Por Marcius Valerius

As empresas prestadoras de serviços terceirizados têm amargado sérios prejuízos nos últimos meses devido à falta de repasse de verbas dos governos municipal e estadual e ao grande número de ações sem acordos por parte de alguns membros do Ministério Público do Trabalho (MPT).

O setor que emprega cerca de 20 mil pessoas no estado, pode sofrer grandes perdas nos próximos meses. A empresa Safe já estuda iniciar a demissão de parte do seu quadro de funcionários diante dos atrasos nos pagamentos e das constantes solicitações de bloqueios de recursos por alguns integrantes do MPT. A Safe emprega mais de dois mil funcionários em todo o Estado.

"A Safe reconhece que ocorreram atrasos de salários e outras verbas em decorrência de insuficiência de caixa sempre motivada pelos constantes atrasos e demora no repasse de reequilíbrio contratual por parte dos seus contratantes. Porém, enquanto a maioria dos procuradores do Trabalho busca um consenso pra resolver esses tipos de conflitos entra empresas, sindicatos laborais e tomadores de serviços, uns poucos não. Publicamente afirmam que são contra o setor e, por isso, dificultam o nosso trabalho e fecham os olhos para os trabalhadores. Se continuarmos vítimas dessa situação de atrasos e bloqueios, pode ser que tenhamos que fechar as portas e colocar dois mil novos desempregados na rua.

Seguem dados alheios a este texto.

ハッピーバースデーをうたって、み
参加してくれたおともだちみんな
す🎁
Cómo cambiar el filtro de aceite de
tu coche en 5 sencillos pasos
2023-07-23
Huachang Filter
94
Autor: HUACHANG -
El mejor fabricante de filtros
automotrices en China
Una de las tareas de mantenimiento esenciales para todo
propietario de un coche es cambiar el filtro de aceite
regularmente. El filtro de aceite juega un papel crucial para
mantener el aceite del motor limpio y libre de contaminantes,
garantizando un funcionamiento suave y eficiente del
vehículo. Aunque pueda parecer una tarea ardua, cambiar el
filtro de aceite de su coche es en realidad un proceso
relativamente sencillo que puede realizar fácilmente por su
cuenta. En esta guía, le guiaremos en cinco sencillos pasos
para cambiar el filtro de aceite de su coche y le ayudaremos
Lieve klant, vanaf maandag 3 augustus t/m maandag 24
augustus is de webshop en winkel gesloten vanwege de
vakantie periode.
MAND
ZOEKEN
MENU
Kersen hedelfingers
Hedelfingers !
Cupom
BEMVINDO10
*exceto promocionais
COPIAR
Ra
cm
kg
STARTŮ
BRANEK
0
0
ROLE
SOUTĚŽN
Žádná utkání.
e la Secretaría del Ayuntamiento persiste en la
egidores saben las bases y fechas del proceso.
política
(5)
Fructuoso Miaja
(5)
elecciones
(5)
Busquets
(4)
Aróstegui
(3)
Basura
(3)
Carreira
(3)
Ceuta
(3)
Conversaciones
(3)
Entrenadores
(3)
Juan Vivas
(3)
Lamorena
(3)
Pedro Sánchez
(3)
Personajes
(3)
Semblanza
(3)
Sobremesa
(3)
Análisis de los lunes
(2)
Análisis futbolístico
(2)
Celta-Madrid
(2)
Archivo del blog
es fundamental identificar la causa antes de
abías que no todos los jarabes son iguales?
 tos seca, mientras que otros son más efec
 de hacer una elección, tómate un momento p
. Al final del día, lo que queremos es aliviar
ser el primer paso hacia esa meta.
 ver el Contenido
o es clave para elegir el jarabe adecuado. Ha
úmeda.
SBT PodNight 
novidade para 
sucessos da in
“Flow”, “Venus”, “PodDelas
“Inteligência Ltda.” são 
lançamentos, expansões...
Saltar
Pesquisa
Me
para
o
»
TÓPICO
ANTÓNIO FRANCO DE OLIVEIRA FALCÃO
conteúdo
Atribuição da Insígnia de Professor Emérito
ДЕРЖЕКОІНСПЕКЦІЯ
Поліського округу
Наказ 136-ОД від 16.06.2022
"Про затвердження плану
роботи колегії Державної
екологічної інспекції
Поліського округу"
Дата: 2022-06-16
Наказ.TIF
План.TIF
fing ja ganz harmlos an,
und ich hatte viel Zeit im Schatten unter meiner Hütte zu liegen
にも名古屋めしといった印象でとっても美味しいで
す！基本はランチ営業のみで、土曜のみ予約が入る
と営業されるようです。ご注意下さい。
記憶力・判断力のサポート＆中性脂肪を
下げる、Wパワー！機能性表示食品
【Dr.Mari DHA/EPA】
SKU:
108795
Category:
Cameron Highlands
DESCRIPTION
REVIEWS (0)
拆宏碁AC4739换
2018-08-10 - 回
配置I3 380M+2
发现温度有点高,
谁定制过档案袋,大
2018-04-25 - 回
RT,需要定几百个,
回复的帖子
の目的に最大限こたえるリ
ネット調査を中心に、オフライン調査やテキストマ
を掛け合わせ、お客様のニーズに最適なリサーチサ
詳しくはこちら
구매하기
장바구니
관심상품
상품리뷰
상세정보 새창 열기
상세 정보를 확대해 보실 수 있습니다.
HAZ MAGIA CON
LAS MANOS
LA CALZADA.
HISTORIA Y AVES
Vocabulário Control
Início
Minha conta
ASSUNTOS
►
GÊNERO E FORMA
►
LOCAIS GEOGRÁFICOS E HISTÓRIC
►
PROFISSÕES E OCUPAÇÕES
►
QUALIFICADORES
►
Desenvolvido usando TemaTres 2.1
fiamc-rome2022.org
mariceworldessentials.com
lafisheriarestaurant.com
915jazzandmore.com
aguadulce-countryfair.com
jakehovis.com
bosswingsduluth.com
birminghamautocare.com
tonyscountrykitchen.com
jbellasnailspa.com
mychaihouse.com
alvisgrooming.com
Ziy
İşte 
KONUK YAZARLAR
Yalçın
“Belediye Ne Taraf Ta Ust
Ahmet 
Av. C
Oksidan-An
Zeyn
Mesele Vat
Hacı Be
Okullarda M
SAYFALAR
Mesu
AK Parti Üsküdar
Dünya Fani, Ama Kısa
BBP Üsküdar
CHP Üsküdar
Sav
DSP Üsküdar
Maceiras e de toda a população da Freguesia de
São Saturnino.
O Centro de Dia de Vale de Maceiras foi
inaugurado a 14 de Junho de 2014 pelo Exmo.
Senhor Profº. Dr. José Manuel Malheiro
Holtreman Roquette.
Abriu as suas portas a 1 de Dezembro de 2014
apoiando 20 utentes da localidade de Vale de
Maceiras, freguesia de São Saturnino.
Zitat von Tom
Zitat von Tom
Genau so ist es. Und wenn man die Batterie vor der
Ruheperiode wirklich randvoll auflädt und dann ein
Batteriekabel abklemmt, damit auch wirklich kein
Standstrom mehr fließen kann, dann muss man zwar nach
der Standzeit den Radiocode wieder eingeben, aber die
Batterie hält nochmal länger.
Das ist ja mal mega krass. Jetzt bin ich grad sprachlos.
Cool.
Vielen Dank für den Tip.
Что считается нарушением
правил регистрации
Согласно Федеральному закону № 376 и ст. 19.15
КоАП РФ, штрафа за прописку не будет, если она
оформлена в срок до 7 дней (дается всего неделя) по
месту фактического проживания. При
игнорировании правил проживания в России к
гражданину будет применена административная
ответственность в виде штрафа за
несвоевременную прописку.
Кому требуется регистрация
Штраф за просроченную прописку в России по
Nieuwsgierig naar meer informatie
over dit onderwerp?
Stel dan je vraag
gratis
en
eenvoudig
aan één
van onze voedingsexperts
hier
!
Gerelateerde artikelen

A gente só quer trabalhar e continuar gerando emprego e renda", afirmou um dos diretores da empresa que preferiu não se identificar.

Pelos levantamentos do Sindicato das Empresas Prestadoras de Serviços e de Locação de Mão de Obra (Sindprest), as dívidas da Prefeitura do Natal e Governo do Estado já ultrapassam a cifra de R$ 50 milhões.